# A fish story from my uncle



## spiff (Jun 3, 2004)

My Uncle Carey is a retired airline pilot. He's got friends all over the country from his flying days. He knows I'm a fishin' addict and so sent me this story that a buddy of his sent him along with these pictures. Figured a few folks here would enjoy them.. I'm running down to Walmart now to see if they have any kids' basketballs in stock. What size hook do you figure I should use?...  

spiff
+++++++++++++++++++++++++++++++++++++++++++++++
View pictures in numerical order....1 thru 5.

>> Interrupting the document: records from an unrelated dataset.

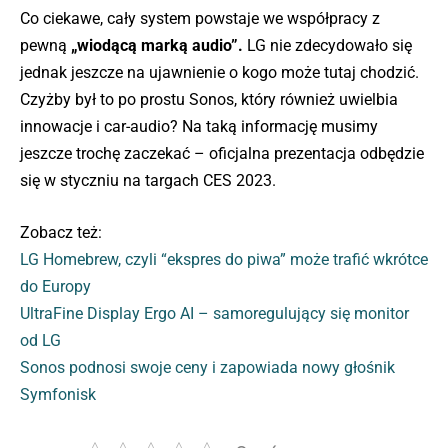
Co ciekawe, cały system powstaje we współpracy z
pewną
„wiodącą marką audio”.
LG nie zdecydowało się
jednak jeszcze na ujawnienie o kogo może tutaj chodzić.
Czyżby był to po prostu Sonos, który również uwielbia
innowacje i car-audio? Na taką informację musimy
jeszcze trochę zaczekać – oficjalna prezentacja odbędzie
się w styczniu na targach CES 2023.
Zobacz też:
LG Homebrew, czyli “ekspres do piwa” może trafić wkrótce
do Europy
UltraFine Display Ergo AI – samoregulujący się monitor
od LG
Sonos podnosi swoje ceny i zapowiada nowy głośnik
Symfonisk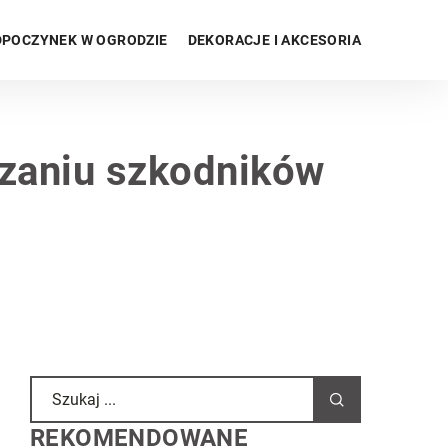
POCZYNEK W OGRODZIE
DEKORACJE I AKCESORIA
szaniu szkodników
REKOMENDOWANE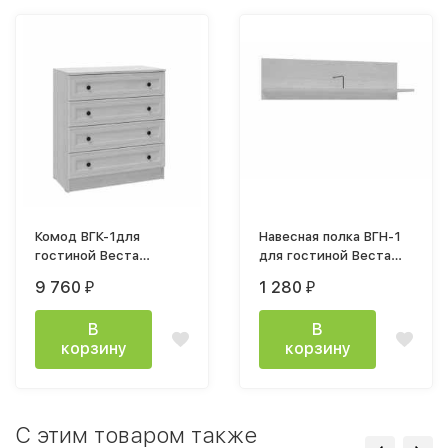
Комод ВГК-1для
Навесная полка ВГН-1
гостиной Веста
для гостиной Веста
870х800х405мм ясень
ширина 900мм ясень
9 760
1 280
₽
₽
анкор светлый
анкор светлый
В
В
корзину
корзину
C этим товаром также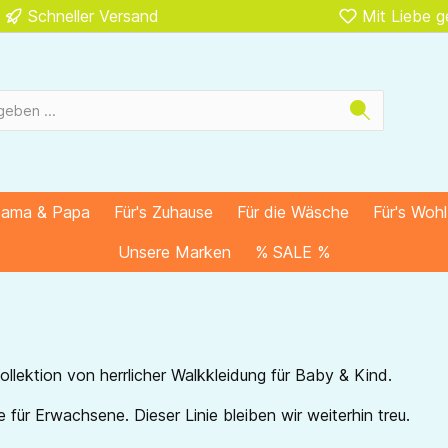
Schneller Versand
Mit Liebe 
Mama & Papa
Für's Zuhause
Für die Wäsche
Für's Woh
Unsere Marken
% SALE %
llektion von herrlicher Walkkleidung für Baby & Kind.
ür Erwachsene. Dieser Linie bleiben wir weiterhin treu.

FISH STORY FROM WICHITA EAGLE NEWSPAPER 

This was a pretty interesting story from The Sunday Wichita Eagle
Newspaper a couple of weeks ago. Was in a housing development around
119th st. South and Maple. Anyhow a resident in the area saw a ball
bouncing around kind of strange like in the developments pond and when
he went to investigate, it was a flathead catfish who had obviously
tried to swallow a child's basketball which became stuck in its mouth.
The fish was totally exhausted from trying to dive but unable to because
the ball would always bring him back up to the surface.
The resident tried numerous times to get the ball out but was
unsuccessful.
He finally had his wife cut the ball in order to deflate the ball and
release the catfish.


----------



## catking (Apr 5, 2004)

That had to be uncomfortable for that cat  Thanks for the thread  Very Interesting................. CATKING


----------



## shuvlhed1 (Apr 13, 2004)

Where's them repost police????


----------